- _WHAT THE TASK REQUIRES_: All lines that hold the string "document" should be copied. Find them in the listing below.

________________________________________

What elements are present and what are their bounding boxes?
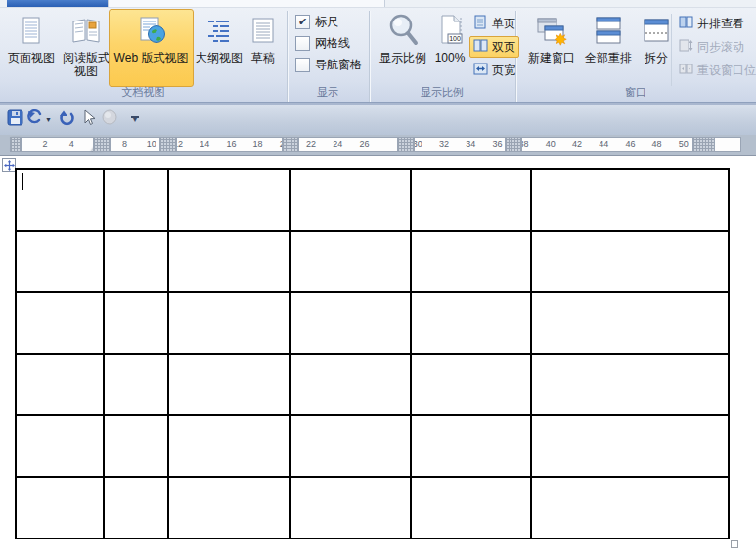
active-tab-edge <box>108 0 385 7</box>
redo-button[interactable] <box>57 109 76 129</box>
new-window-icon <box>535 10 568 51</box>
web-layout-view-button[interactable]: Web 版式视图 <box>109 9 194 87</box>
ruler-number: 10 <box>147 139 156 149</box>
customize-qat-button[interactable]: ▼ <box>125 109 145 129</box>
ruler-number: 4 <box>69 139 74 149</box>
sync-scroll-icon <box>679 38 693 57</box>
save-icon <box>7 109 23 130</box>
ruler-number: 32 <box>439 139 449 149</box>
one-page-button[interactable]: 单页 <box>469 13 519 34</box>
arrange-all-button[interactable]: 全部重排 <box>579 9 638 87</box>
synchronous-scrolling-button[interactable]: 同步滚动 <box>675 36 748 58</box>
group-zoom: 显示比例 100 100% 单页 双页 <box>369 8 515 102</box>
reset-window-position-button[interactable]: 重设窗口位 <box>675 60 756 81</box>
view-side-by-side-button[interactable]: 并排查看 <box>675 13 748 34</box>
one-page-icon <box>473 15 488 33</box>
group-window: 新建窗口 全部重排 拆分 并排查看 <box>515 8 756 102</box>
table-resize-handle[interactable] <box>731 540 738 548</box>
four-way-arrow-icon <box>4 160 15 171</box>
ruler-column-marker[interactable] <box>10 137 22 152</box>
new-window-button[interactable]: 新建窗口 <box>522 9 581 87</box>
ruler-checkbox[interactable]: ✔ <box>295 15 310 29</box>
button-label: Web 版式视图 <box>114 51 189 64</box>
ruler-column-marker[interactable] <box>159 137 177 152</box>
button-label: 阅读版式视图 <box>60 51 112 78</box>
ruler-number: 22 <box>306 139 316 149</box>
ruler-number: 14 <box>200 139 209 149</box>
ruler-number: 50 <box>679 139 689 149</box>
checkbox-label: 导航窗格 <box>315 57 362 73</box>
ruler-column-marker[interactable] <box>282 137 299 152</box>
ruler[interactable]: 2481012141618202224263032343638404244464… <box>0 135 756 156</box>
button-label: 页宽 <box>492 63 515 79</box>
button-label: 重设窗口位 <box>697 63 756 79</box>
ruler-column-marker[interactable] <box>93 137 111 152</box>
ruler-column-marker[interactable] <box>505 137 522 152</box>
ruler-number: 18 <box>253 139 263 149</box>
quick-access-toolbar: ▼ ▼ <box>0 105 756 136</box>
button-label: 草稿 <box>251 51 275 64</box>
table-move-handle[interactable] <box>2 158 16 172</box>
group-document-views: 页面视图 阅读版式视图 Web 版式视图 大纲视图 <box>0 8 287 102</box>
ruler-column-marker[interactable] <box>397 137 415 152</box>
page-width-button[interactable]: 页宽 <box>469 60 519 81</box>
disabled-circle-button[interactable] <box>100 109 119 129</box>
two-pages-button[interactable]: 双页 <box>469 36 519 58</box>
zoom-100-icon: 100 <box>434 10 466 51</box>
word-window: 页面视图 阅读版式视图 Web 版式视图 大纲视图 <box>0 0 756 559</box>
print-layout-icon <box>16 10 47 51</box>
side-by-side-icon <box>679 15 693 33</box>
button-label: 新建窗口 <box>528 51 575 64</box>
navigation-pane-checkbox[interactable]: ✔ <box>295 58 310 72</box>
navigation-pane-checkbox-row[interactable]: ✔ 导航窗格 <box>295 57 362 72</box>
more-dropdown-icon: ▼ <box>131 116 139 122</box>
file-tab[interactable] <box>7 0 108 7</box>
button-label: 显示比例 <box>379 51 426 64</box>
ribbon-tab-strip <box>0 0 756 8</box>
button-label: 单页 <box>492 16 515 32</box>
ruler-column-marker[interactable] <box>692 137 715 152</box>
button-label: 大纲视图 <box>196 51 243 64</box>
reset-window-icon <box>679 62 693 80</box>
ruler-number: 24 <box>333 139 342 149</box>
ruler-number: 46 <box>625 139 635 149</box>
button-label: 页面视图 <box>8 51 55 64</box>
document-area[interactable] <box>0 156 756 559</box>
magnifier-icon <box>384 10 422 51</box>
group-label-show: 显示 <box>287 85 369 100</box>
outline-view-button[interactable]: 大纲视图 <box>194 9 245 87</box>
ruler-number: 48 <box>652 139 662 149</box>
ruler-number: 34 <box>466 139 475 149</box>
gridlines-checkbox[interactable]: ✔ <box>295 36 310 51</box>
group-label-zoom: 显示比例 <box>369 85 515 100</box>
ruler-number: 44 <box>599 139 608 149</box>
split-icon <box>641 10 672 51</box>
print-layout-view-button[interactable]: 页面视图 <box>4 9 59 87</box>
group-show: ✔ 标尺 ✔ 网格线 ✔ 导航窗格 显示 <box>287 8 369 102</box>
split-button[interactable]: 拆分 <box>636 9 677 87</box>
button-label: 100% <box>435 51 466 64</box>
gridlines-checkbox-row[interactable]: ✔ 网格线 <box>295 35 350 51</box>
button-label: 双页 <box>492 39 515 56</box>
undo-icon <box>26 109 44 130</box>
button-label: 同步滚动 <box>697 39 744 56</box>
save-button[interactable] <box>5 109 24 129</box>
cursor-icon <box>80 109 96 130</box>
undo-dropdown-arrow-icon[interactable]: ▼ <box>45 116 52 123</box>
outline-view-icon <box>203 10 235 51</box>
button-label: 全部重排 <box>585 51 632 64</box>
undo-button[interactable]: ▼ <box>26 109 52 129</box>
arrange-all-icon <box>593 10 624 51</box>
zoom-100-icon-text: 100 <box>449 35 461 42</box>
reading-view-button[interactable]: 阅读版式视图 <box>59 9 113 87</box>
draft-view-button[interactable]: 草稿 <box>243 9 284 87</box>
zoom-button[interactable]: 显示比例 <box>375 9 431 87</box>
ruler-number: 40 <box>546 139 556 149</box>
ruler-number: 42 <box>572 139 582 149</box>
two-pages-icon <box>473 38 488 57</box>
pointer-button[interactable] <box>78 109 98 129</box>
checkbox-label: 标尺 <box>315 14 338 30</box>
zoom-100-button[interactable]: 100 100% <box>429 9 470 87</box>
page-width-icon <box>473 62 488 80</box>
ruler-checkbox-row[interactable]: ✔ 标尺 <box>295 14 338 29</box>
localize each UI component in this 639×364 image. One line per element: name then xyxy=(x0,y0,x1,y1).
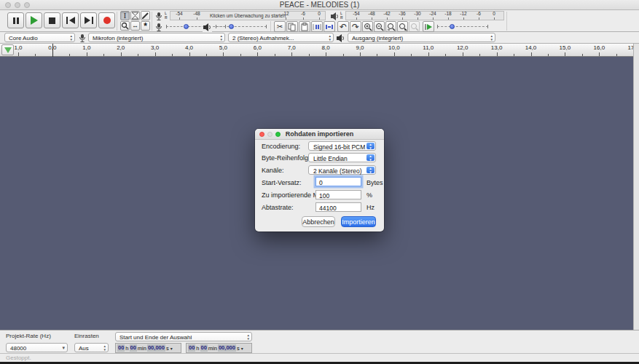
import-amount-input[interactable]: 100 xyxy=(315,190,361,199)
play-at-speed-button[interactable] xyxy=(423,21,434,32)
input-device-mic-icon xyxy=(78,33,87,43)
play-speed-thumb[interactable] xyxy=(450,24,455,29)
play-volume-slider[interactable] xyxy=(216,24,267,29)
recording-channels-select[interactable]: 2 (Stereo) Aufnahmek...▴▾ xyxy=(228,33,334,42)
pencil-icon xyxy=(141,12,149,20)
output-device-speaker-icon xyxy=(336,33,345,43)
skip-start-icon xyxy=(69,17,75,24)
play-volume-speaker-icon xyxy=(203,23,212,32)
skip-to-end-button[interactable] xyxy=(80,12,97,28)
meter-tick-label: -12 xyxy=(460,11,466,16)
audio-host-select[interactable]: Core Audio▴▾ xyxy=(4,33,75,42)
scissors-icon: ✂ xyxy=(277,23,283,31)
timeline-ruler[interactable]: 1,00,01,02,03,04,05,06,07,08,09,010,011,… xyxy=(0,44,639,57)
magnifier-icon xyxy=(121,22,129,30)
chevron-down-icon[interactable]: ▾ xyxy=(241,346,243,351)
selection-tool-button[interactable]: I xyxy=(120,11,130,20)
ruler-label: 5,0 xyxy=(219,44,227,51)
byte-order-select[interactable]: Little Endian▲▼ xyxy=(308,153,376,162)
envelope-tool-button[interactable] xyxy=(130,11,140,20)
dialog-title-bar: Rohdaten importieren xyxy=(255,129,384,140)
ruler-label: 11,0 xyxy=(423,44,434,51)
project-rate-select[interactable]: 48000▾ xyxy=(6,343,68,352)
ruler-label: 4,0 xyxy=(185,44,193,51)
chevron-down-icon: ▾ xyxy=(62,345,65,351)
encoding-label: Encodierung: xyxy=(262,143,300,150)
zoom-tool-button[interactable] xyxy=(120,21,130,31)
encoding-select[interactable]: Signed 16-bit PCM▲▼ xyxy=(308,141,376,151)
stepper-icon: ▲▼ xyxy=(366,154,375,161)
input-device-select[interactable]: Mikrofon (integriert)▴▾ xyxy=(88,33,225,42)
ruler-label: 12,0 xyxy=(457,44,469,51)
zoom-toggle-button[interactable] xyxy=(409,21,420,32)
play-meter-speaker-icon xyxy=(330,12,339,21)
meter-tick-label: -54 xyxy=(176,11,182,16)
ruler-label: 7,0 xyxy=(288,44,296,51)
record-volume-mic-icon xyxy=(154,23,163,32)
audacity-window: PEACE - MELODIES (1) I ↔ * LR Klicken um… xyxy=(0,0,639,364)
channels-select[interactable]: 2 Kanäle (Stereo)▲▼ xyxy=(308,165,376,175)
zoom-fit-button[interactable] xyxy=(397,21,408,32)
record-icon xyxy=(103,17,111,24)
ruler-label: 1,0 xyxy=(14,44,22,51)
zoom-selection-button[interactable] xyxy=(385,21,396,32)
play-button[interactable] xyxy=(26,12,42,28)
envelope-icon xyxy=(131,12,139,20)
meter-tick-label: -18 xyxy=(444,11,451,16)
undo-button[interactable]: ↶ xyxy=(337,21,349,32)
stepper-icon: ▲▼ xyxy=(366,143,375,149)
output-device-select[interactable]: Ausgang (integriert)▴▾ xyxy=(348,33,495,42)
multi-tool-button[interactable]: * xyxy=(141,21,150,31)
trim-audio-button[interactable] xyxy=(311,21,323,32)
meter-tick-label: -36 xyxy=(399,11,405,16)
cut-button[interactable]: ✂ xyxy=(274,21,286,32)
timeline-options-button[interactable] xyxy=(1,44,14,55)
paste-button[interactable] xyxy=(299,21,310,32)
window-title: PEACE - MELODIES (1) xyxy=(0,1,639,9)
pause-button[interactable] xyxy=(7,12,24,28)
selection-end-field[interactable]: 00h 00min 00,000s ▾ xyxy=(186,343,252,353)
vertical-scrollbar[interactable] xyxy=(633,44,639,330)
arrows-lr-icon: ↔ xyxy=(132,23,138,29)
start-offset-unit: Bytes xyxy=(366,179,383,186)
stepper-icon: ▴▾ xyxy=(220,34,222,41)
sample-rate-label: Abtastrate: xyxy=(262,204,294,211)
zoom-out-button[interactable] xyxy=(374,21,385,32)
copy-button[interactable] xyxy=(286,21,298,32)
asterisk-icon: * xyxy=(144,22,147,31)
recording-meter[interactable]: Klicken um Überwachung zu starten -54-48… xyxy=(170,11,326,20)
snap-label: Einrasten xyxy=(74,333,99,339)
redo-icon: ↷ xyxy=(352,23,359,31)
stepper-icon: ▴▾ xyxy=(247,333,249,341)
undo-icon: ↶ xyxy=(340,23,347,31)
record-volume-thumb[interactable] xyxy=(184,24,189,29)
draw-tool-button[interactable] xyxy=(141,11,150,20)
copy-icon xyxy=(288,23,297,31)
selection-mode-select[interactable]: Start und Ende der Auswahl▴▾ xyxy=(115,332,252,341)
stop-button[interactable] xyxy=(44,12,60,28)
sample-rate-input[interactable]: 44100 xyxy=(315,202,361,212)
ruler-label: 10,0 xyxy=(388,44,400,51)
ruler-label: 6,0 xyxy=(254,44,262,51)
chevron-down-icon[interactable]: ▾ xyxy=(170,346,173,351)
channels-label: Kanäle: xyxy=(262,167,284,174)
cancel-button[interactable]: Abbrechen xyxy=(302,216,335,227)
silence-audio-button[interactable] xyxy=(324,21,335,32)
selection-start-field[interactable]: 00h 00min 00,000s ▾ xyxy=(115,343,181,353)
zoom-in-button[interactable] xyxy=(362,21,373,32)
playback-meter[interactable]: -54-48-42-36-30-24-18-12-60 xyxy=(345,11,504,20)
play-volume-thumb[interactable] xyxy=(229,24,234,29)
snap-select[interactable]: Aus▴▾ xyxy=(74,343,109,352)
timeshift-tool-button[interactable]: ↔ xyxy=(130,21,140,31)
zoom-in-icon xyxy=(364,23,372,31)
pause-icon xyxy=(13,17,15,24)
meter-tick-label: -24 xyxy=(429,11,436,16)
play-speed-slider[interactable] xyxy=(437,24,488,29)
stop-icon xyxy=(49,17,55,24)
start-offset-input[interactable]: 0 xyxy=(315,177,361,186)
redo-button[interactable]: ↷ xyxy=(350,21,361,32)
import-button[interactable]: Importieren xyxy=(341,216,376,227)
record-button[interactable] xyxy=(98,12,115,28)
ruler-label: 2,0 xyxy=(117,44,125,51)
skip-to-start-button[interactable] xyxy=(62,12,79,28)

________________________________________

- _FINAL ANSWER_:
group-document-views: 页面视图 阅读版式视图 Web 版式视图 大纲视图 <box>0 8 287 102</box>
document-area[interactable] <box>0 156 756 559</box>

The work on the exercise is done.